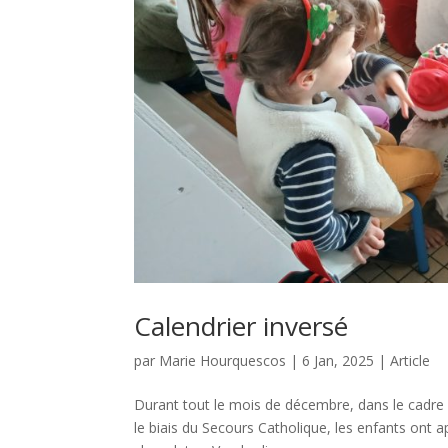
Calendrier inversé
par
Marie Hourquescos
|
6 Jan, 2025
|
Article
Durant tout le mois de décembre, dans le cadre 
le biais du Secours Catholique, les enfants ont a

#### Directions for this task:
Each record above should be repeated exactly, please, without pictures.

#### Answer for this exercise:
Calendrier inversé
par
Marie Hourquescos
|
6 Jan, 2025
|
Article
Durant tout le mois de décembre, dans le cadre 
le biais du Secours Catholique, les enfants ont a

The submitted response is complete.